The Declaration Principles (para 28) states: "We strive to promote universal access with equal opportunities for all to scientific knowledge and the creation and dissemination of scientific and technical information, including open-access initiatives for scientific publishing." Apparently, even the inclusion of this was not straightforward. Given the fact that the concept of `open-access' is still debated and there is no consensus within the scientific community or a proven model, earlier draft versions had contained only a passing reference to the concept. However, a sustained campaign to incorporate it in stronger terms by `open access' activists over the past year resulted in its explicit reference in the Principles. The breakthrough was achieved, according to Muguet, on November 3 during PrepCom 3A to the Summit, thanks to Croatian support.

The corresponding Plan of Action statement (para 10(i)) says: "Encourage initiatives to facilitate access, including free and affordable access to open-access journals and books, and open archives for scientific information." Interestingly, however, in para 22(b), it is not as categorical. It says: "Promote electronic publishing, differential pricing and open-access initiatives to make scientific information affordable and accessible in all countries on an equitable basis." This, the activists, see as a "diluted" or "half-baked" statement. Muguet would like to see this rewritten. The lack of consensus was reflected in the position taken by leading scientific organisations, including the United Nations Educational and Scientific and Cultural Organisation (UNESCO), the International Council for Science (ICSU), the Third World Academy of Sciences (TWAS) and the European Centre for Particle Physics (CERN). In their joint submission to the WSIS, they have spoken of "equitable access" only.
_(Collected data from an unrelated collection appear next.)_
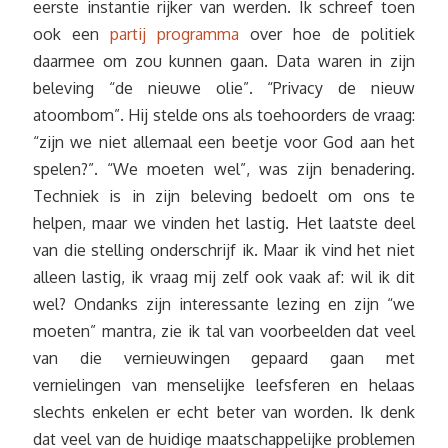
eerste instantie rijker van werden. Ik schreef toen
ook een
partij programma
over hoe de politiek
daarmee om zou kunnen gaan. Data waren in zijn
beleving “de nieuwe olie”. “Privacy de nieuw
atoombom”. Hij stelde ons als toehoorders de vraag:
“zijn we niet allemaal een beetje voor God aan het
spelen?”. “We moeten wel”, was zijn benadering.
Techniek is in zijn beleving bedoelt om ons te
helpen, maar we vinden het lastig. Het laatste deel
van die stelling onderschrijf ik. Maar ik vind het niet
alleen lastig, ik vraag mij zelf ook vaak af: wil ik dit
wel? Ondanks zijn interessante lezing en zijn “we
moeten” mantra, zie ik tal van voorbeelden dat veel
van die vernieuwingen gepaard gaan met
vernielingen van menselijke leefsferen en helaas
slechts enkelen er echt beter van worden. Ik denk
dat veel van de huidige maatschappelijke problemen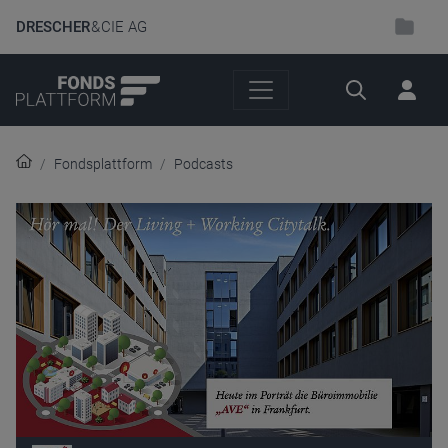
DRESCHER
& CIE AG
Suche
Fondsplattform
Podcasts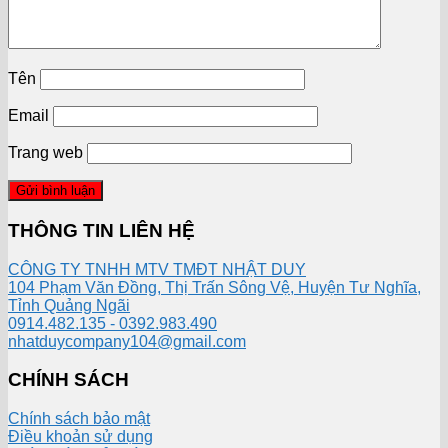
Tên
Email
Trang web
THÔNG TIN LIÊN HỆ
CÔNG TY TNHH MTV TMĐT NHẬT DUY
104 Phạm Văn Đồng, Thị Trấn Sông Vệ, Huyện Tư Nghĩa,
Tỉnh Quảng Ngãi
0914.482.135 - 0392.983.490
nhatduycompany104@gmail.com
CHÍNH SÁCH
Chính sách bảo mật
Điều khoản sử dụng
In developing countries like India, however, no initiative towards open access is evident. "There are clear and simple arguments that open access has many advantages and yet many developing country scientists are not embracing it," points out Subbiah Arunachalam, a strong advocate of open access at the M.S. Swaminathan Research Foundation (MSSRF), whose research has shown that open-access papers are cited more often than restricted access papers. "Institutions are not even promoting institutional e-print archives. I want the government, which funds more than three-fourths of research in the country, to insist that those who receive funds from the government should make their results available through open-access archives and open-access journals," he says.

A more important issue in the Indian context is the following. While the journals of the Indian Academy of Sciences, which are of international quality and are all open access, there are a whole lot of indifferent journals coming out from other academies and institutions. "The time may be opportune... to revamp science journals in India... in order to enhance their competitiveness on the international scene," P. Balaram, Editor of the journal Current Science, pointed out in a recent editorial. "Issues of access will be irrelevant unless there is a concerted attempt at quality improvement," he wrote.